First of all, I did follow the golden rule of the smart programmer, i.e. I did change the question: even if the problem asked to read a CSV file, I implemented a get_table generator instead, able to process a generic iterable in the form header+data, where the header is the schema - the ordered list of the field names - and data are the records. The generator returns an iterator in the form header+data, where the data are actually named tuples. The greater generality allows a better reuse of code, and more.
Having followed rule 1, I can make my application more testable, since the logic for generating the namedtuple has been decoupled from the CSV file parsing logic: in practice, I can test the logic even without a file CSV. I do not need to set up a test environment and test files: this is a very significant advantage, especially if you consider more complex situations, for instance when you have to work with a database.
Having changed the question from "process a CSV file" into "convert an iterable into a namedtuple sequence" allows me to leave the job of reading the CSV files to the right object, i.e. to csv.reader which is part of the standard library and that I can afford not to test (in my opinion you should not test everything, there are things that must be tested with high priority and others that should be tested with low priority or even not tested at all).
Having get_table at our disposal, it takes just a line to solve the original problem, get_table(csv.reader(fname)): we do not even need to write a hoc library for that.
It is trivial to extend the solution to more general cases. For instance, suppose you have a CSV file without header, with the names of the fields known in some other way. It is possible to use get_table anyway, it is enough to add the header at runtime:
get_table(itertools.chain([fields], csv.reader(fname)))
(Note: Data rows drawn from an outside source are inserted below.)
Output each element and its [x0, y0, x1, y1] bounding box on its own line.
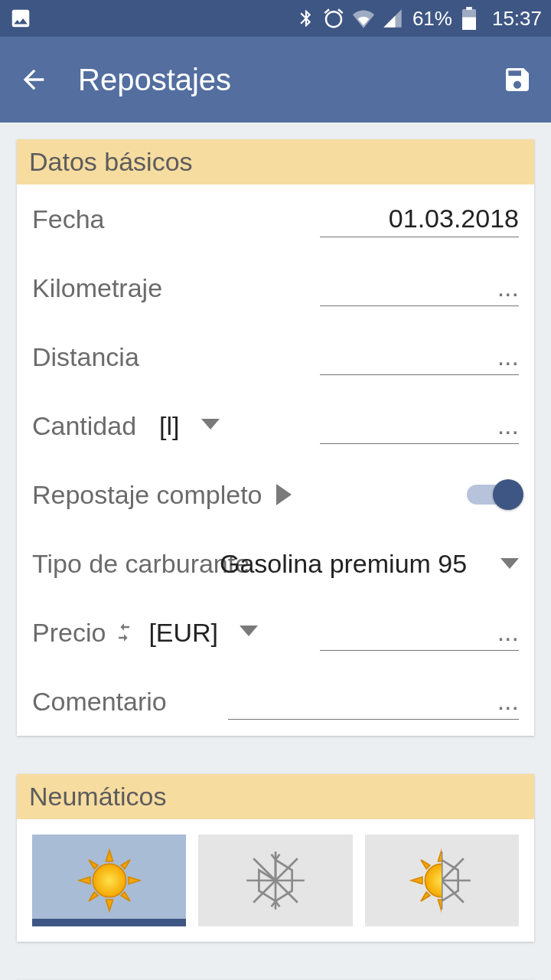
- row-quantity: Cantidad [l]: [17, 391, 534, 460]
- section-header-tires: Neumáticos: [17, 774, 534, 819]
- distance-label: Distancia: [32, 342, 139, 372]
- image-icon: [9, 7, 32, 30]
- app-bar: Repostajes: [0, 37, 551, 122]
- save-button[interactable]: [500, 63, 534, 96]
- comment-input[interactable]: [228, 683, 519, 720]
- comment-label: Comentario: [32, 687, 167, 717]
- row-date: Fecha: [17, 185, 534, 253]
- svg-rect-1: [462, 18, 476, 31]
- back-button[interactable]: [17, 63, 51, 96]
- odometer-label: Kilometraje: [32, 273, 162, 303]
- svg-marker-23: [421, 892, 430, 901]
- battery-icon: [461, 7, 477, 30]
- row-distance: Distancia: [17, 322, 534, 391]
- chevron-down-icon: [500, 558, 519, 569]
- status-bar: 61% 15:37: [0, 0, 551, 37]
- basic-data-card: Datos básicos Fecha Kilometraje Distanci…: [17, 139, 534, 736]
- tires-card: Neumáticos: [17, 774, 534, 942]
- svg-rect-2: [466, 7, 472, 10]
- signal-icon: [382, 8, 403, 29]
- tires-options: [17, 819, 534, 942]
- chevron-down-icon: [201, 419, 220, 430]
- clock-time: 15:37: [492, 7, 542, 31]
- svg-marker-7: [89, 860, 98, 869]
- date-input[interactable]: [320, 201, 519, 237]
- row-full: Repostaje completo: [17, 460, 534, 529]
- svg-marker-21: [412, 877, 422, 884]
- row-odometer: Kilometraje: [17, 253, 534, 322]
- quantity-label: Cantidad: [32, 411, 136, 441]
- svg-marker-8: [121, 892, 130, 901]
- save-icon: [502, 64, 533, 95]
- svg-marker-9: [121, 860, 130, 869]
- svg-marker-4: [106, 900, 112, 910]
- fuel-type-value: Gasolina premium 95: [220, 549, 467, 579]
- tire-option-winter[interactable]: [198, 835, 352, 926]
- tire-option-summer[interactable]: [32, 835, 186, 926]
- wifi-icon: [351, 8, 376, 29]
- fuel-type-label: Tipo de carburante: [32, 549, 249, 579]
- price-label: Precio: [32, 618, 106, 648]
- row-price: Precio [EUR]: [17, 598, 534, 667]
- svg-marker-5: [79, 877, 90, 884]
- play-right-icon[interactable]: [276, 484, 292, 505]
- chevron-down-icon: [240, 626, 258, 636]
- swap-icon[interactable]: [113, 622, 135, 643]
- price-input[interactable]: [320, 614, 519, 651]
- sun-snow-icon: [407, 846, 476, 915]
- sun-icon: [75, 846, 144, 915]
- row-fuel-type[interactable]: Tipo de carburante Gasolina premium 95: [17, 529, 534, 598]
- battery-percent: 61%: [412, 7, 452, 31]
- price-unit: [EUR]: [148, 618, 218, 648]
- arrow-left-icon: [18, 64, 49, 95]
- alarm-icon: [322, 7, 345, 30]
- bluetooth-icon: [296, 7, 316, 30]
- odometer-input[interactable]: [320, 270, 519, 306]
- full-label: Repostaje completo: [32, 480, 262, 510]
- content: Datos básicos Fecha Kilometraje Distanci…: [0, 122, 551, 980]
- toggle-thumb: [493, 479, 523, 510]
- tire-option-allseason[interactable]: [365, 835, 519, 926]
- distance-input[interactable]: [320, 338, 519, 375]
- price-unit-select[interactable]: [EUR]: [148, 618, 258, 648]
- svg-marker-6: [129, 877, 139, 884]
- svg-marker-3: [106, 850, 112, 861]
- snowflake-icon: [241, 846, 310, 915]
- svg-point-11: [93, 864, 126, 897]
- quantity-unit: [l]: [159, 411, 179, 441]
- quantity-input[interactable]: [320, 407, 519, 444]
- page-title: Repostajes: [78, 63, 500, 97]
- section-header-basic: Datos básicos: [17, 139, 534, 185]
- date-label: Fecha: [32, 204, 105, 234]
- svg-marker-10: [89, 892, 98, 901]
- full-toggle[interactable]: [467, 479, 519, 510]
- row-comment: Comentario: [17, 667, 534, 736]
- svg-marker-22: [421, 860, 430, 869]
- quantity-unit-select[interactable]: [l]: [159, 411, 219, 441]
For lack of a better name, let me call table the structure header + data. Clearly the approach is meant to convert tables into other tables (think of data mining/data filtering applications) and it will be natural to compose operators working on tables. This is a typical problem begging for a functional approach.
For reasons of technical convenience I have introduced the function headtail; it is worth mentioning that in Python 3.0 tuple unpacking has been extended so that it will be possible to write directly head, *tail = iterable instead of head, tail = headtail(iterable) - functional programmers will recognize the technique of pattern matching of conses.
get_table allows to alias the names of the field, as shown by test2. That feature can be useful in many situations, for instance if the field names are cumbersome and it makes sense to use abbreviations, or if the names as read from the CSV file are not valid identifiers (in that case namedtuple would raise a ValueError).
This is the end of part I of this series. In part II I will discuss how to manage record coming from a relational database. Don't miss it!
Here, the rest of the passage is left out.